The Last Inhabited Tower

Hely Dutton, writing in 1808, noted that Castlefergus was "inhabited and lately white-washed." That is an extraordinary line - a 15th-century tower house, still occupied, still maintained, in the era of Jane Austen. It seems to have stayed inhabited until around the 1820s, perhaps the first time in 350 years it stood empty. Samuel Lewis in 1837 described it simply as "the remains of the ancient edifice." Westropp in 1917 found ringfort traces in the surrounding fields. Then the American oil heiress Elizabeth Phillips - of Phillips Petroleum - and her husband Henry D. Irwin bought it. In 1970 they restored Ballyhannon completely, choosing the older townland spelling "Ballyhannan" for the name. Rock musicians and Hollywood film stars stayed during shoots in the region. It now operates as a high-end luxury rental.

What Robert Twigge Saw

Robert Twigge described Ballyhannon in the early 1900s in the technical language of a man who measured what he documented. The castle stands on a low rock, scarped to the west, with no outworks (the 1675 bawn wall had been removed by then).
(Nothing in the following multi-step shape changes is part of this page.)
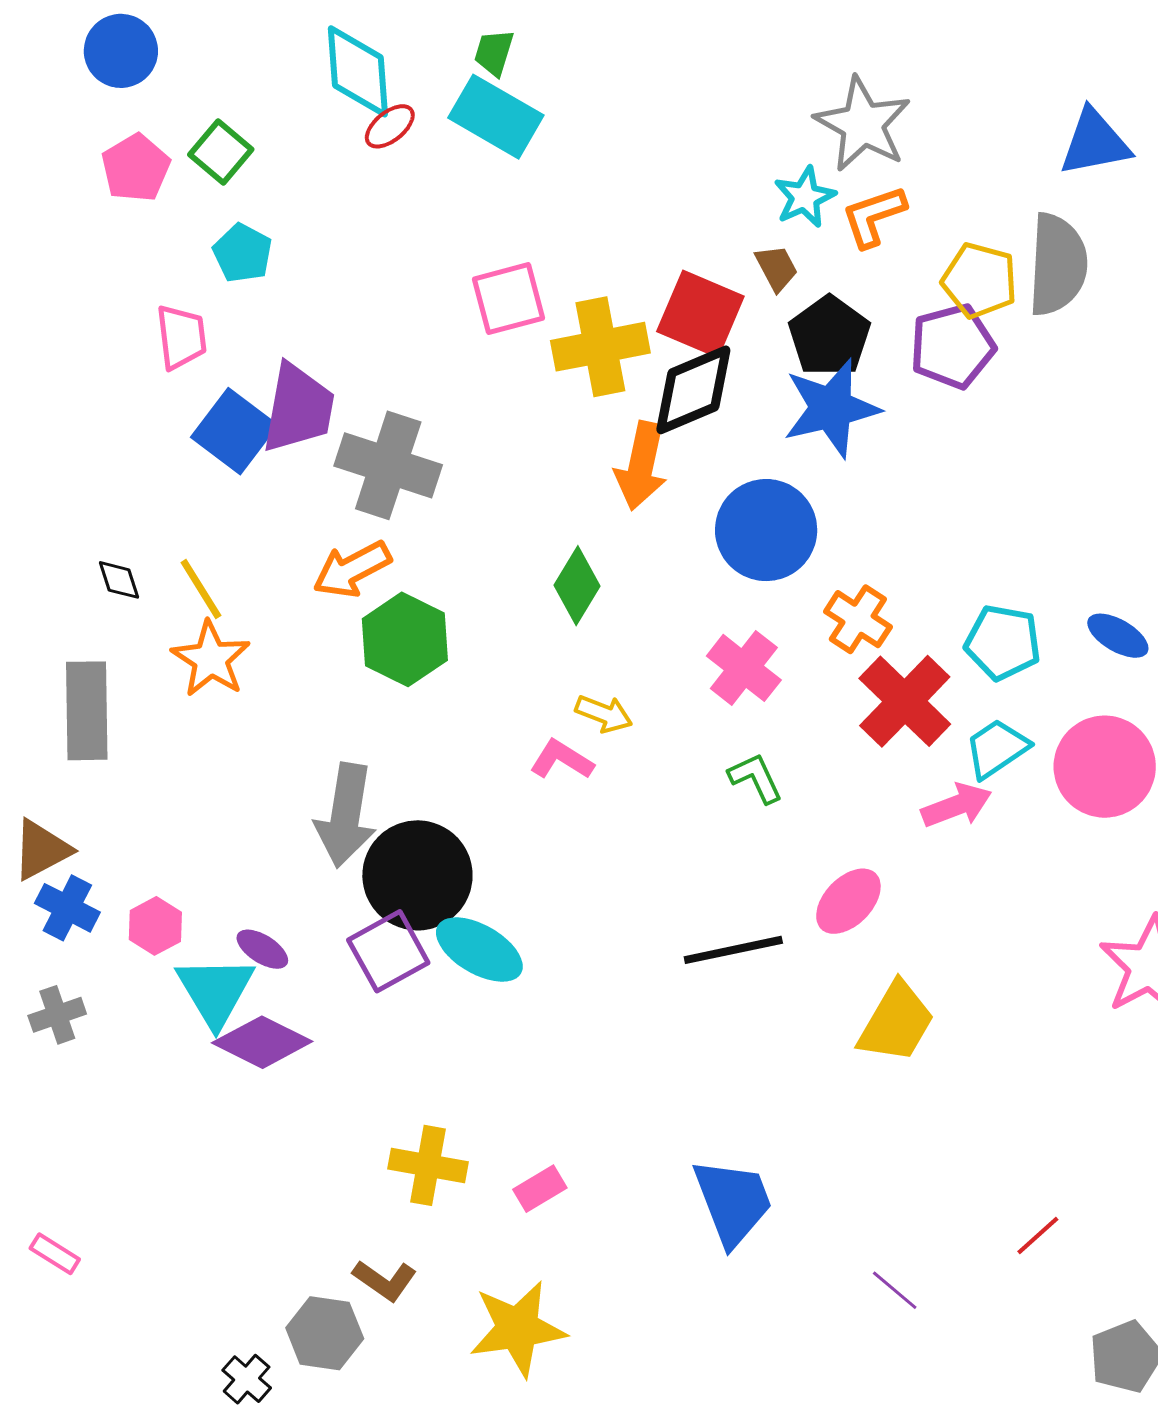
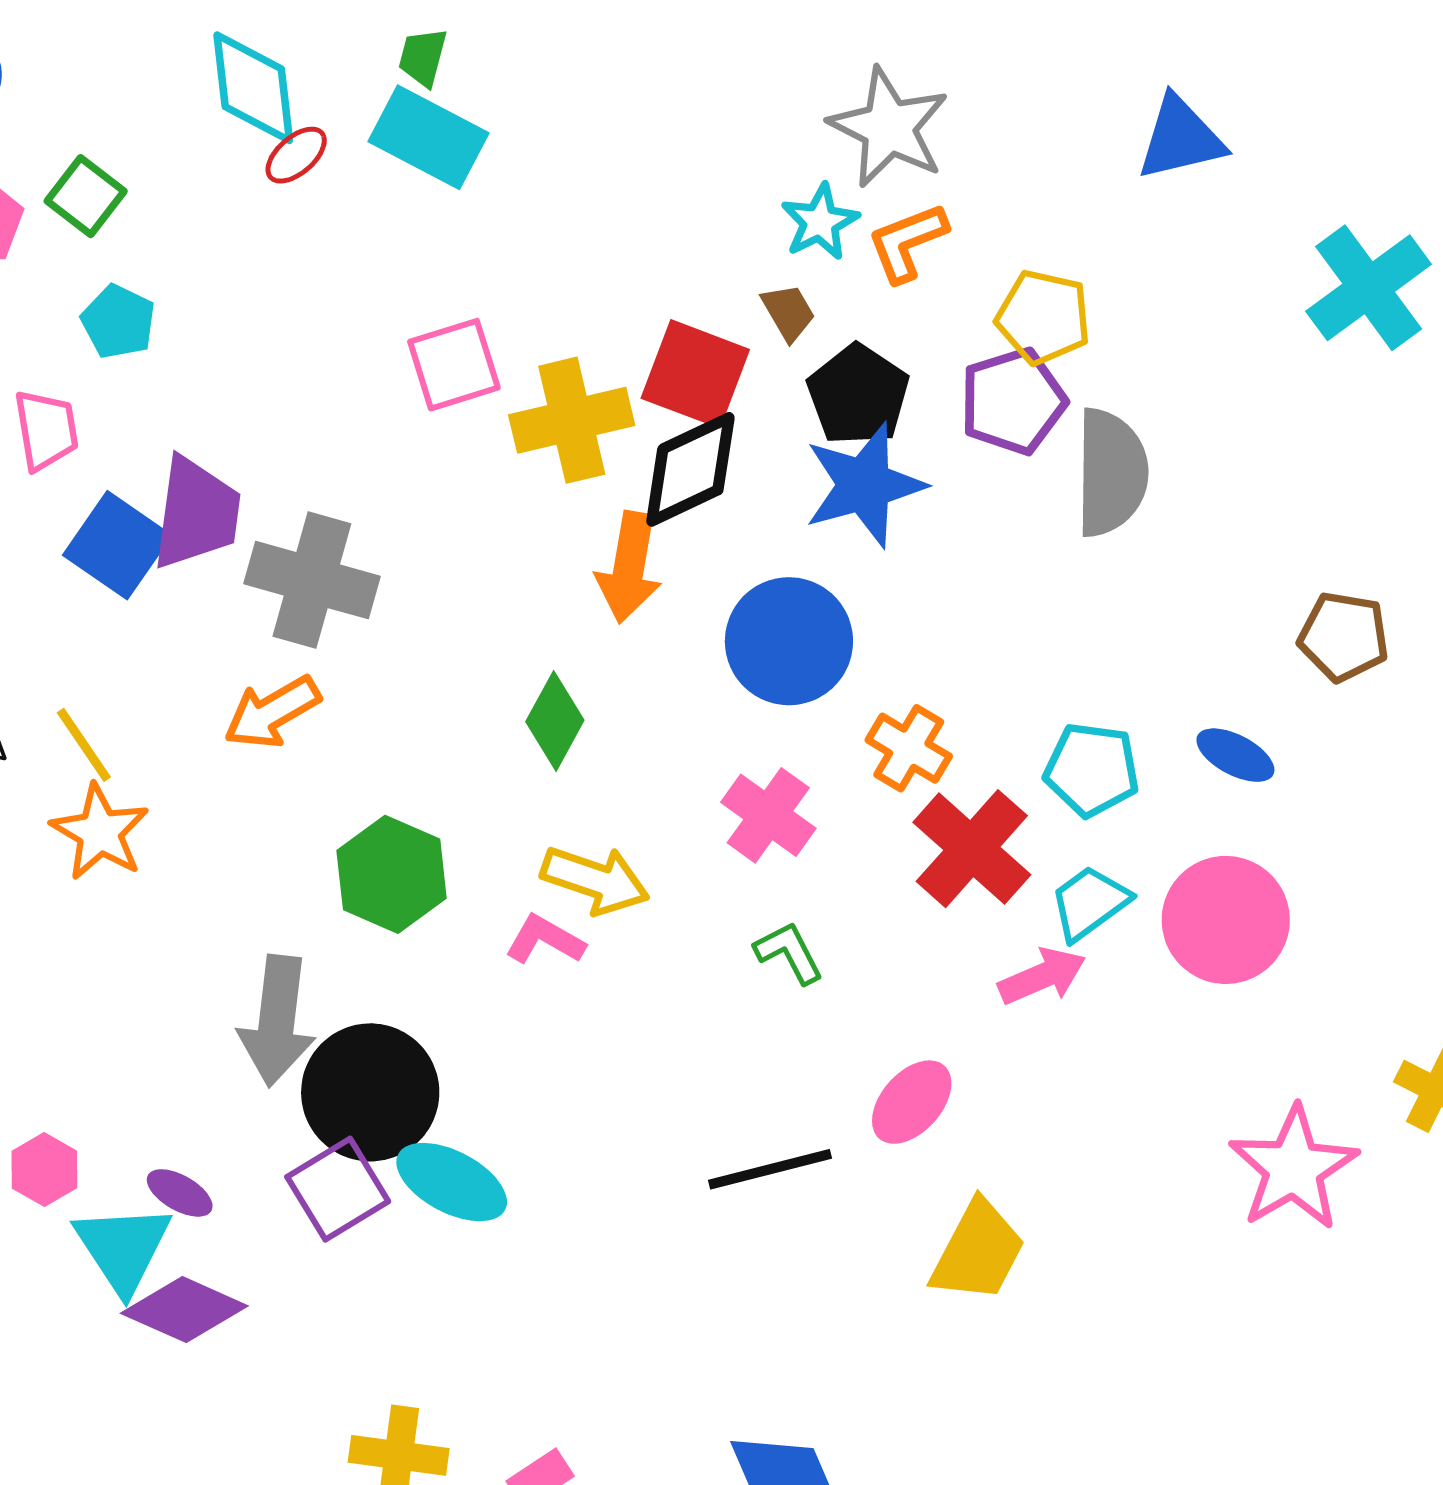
gray semicircle: (1058, 265) -> (1111, 473), moved
green hexagon: (405, 639) -> (392, 874), moved
yellow arrow: (604, 714) -> (595, 880), size x1.5

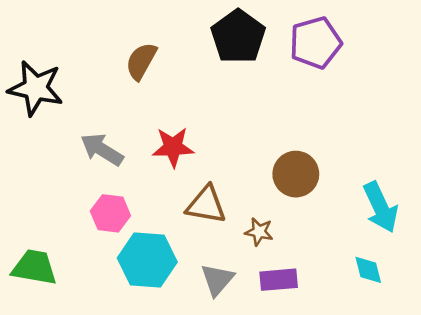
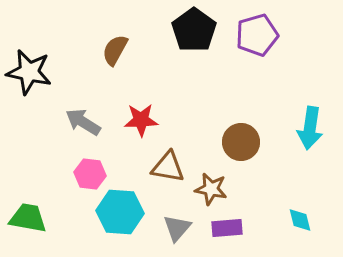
cyan arrow: (381, 207) -> (310, 128), moved, turned 33
brown star: (259, 232) -> (211, 189), size x1.4

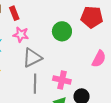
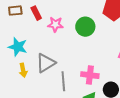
pink star: (21, 35) -> (55, 24), moved
gray triangle: (32, 58) -> (46, 63), moved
The pointed south door is defended by a shot-hole on the left and a murder hole above. The spiral stair rises 72 steps to the top. Five curved steps from the west corridor lead to a passage along the south wall over the porch and lodge. A handsome trefoil-headed window of two lights graces the southwest angle. A garderobe occupies the southeast. Four main storeys sit under a stone vault forming the roof. A fireplace bears the date 1576 - added a century after the building went up - which is how Twigge knew, because medieval stones don't normally carry their dates. The hand that did Ballyhannon's fireplace did. The castle remembered.

From the Air

Coordinates 52.80°N, 8.91°W. Ballyhannon Castle sits in the Castlefergus townland near Quin in County Clare, about 5 km east of Clarecastle and 10 km southeast of Ennis. Shannon Airport (EINN) lies 13 km south. From altitude the castle appears as a roofed rectangular tower set on flat farmland near the River Fergus and Latoon Creek. The surrounding landscape is the open pastoral plain of east Clare, dotted with other tower houses (Knappogue, Bunratty) and the nearby Craggaunowen reconstructed ringfort village. Best viewed at 1,500-2,500 ft AGL in clear weather.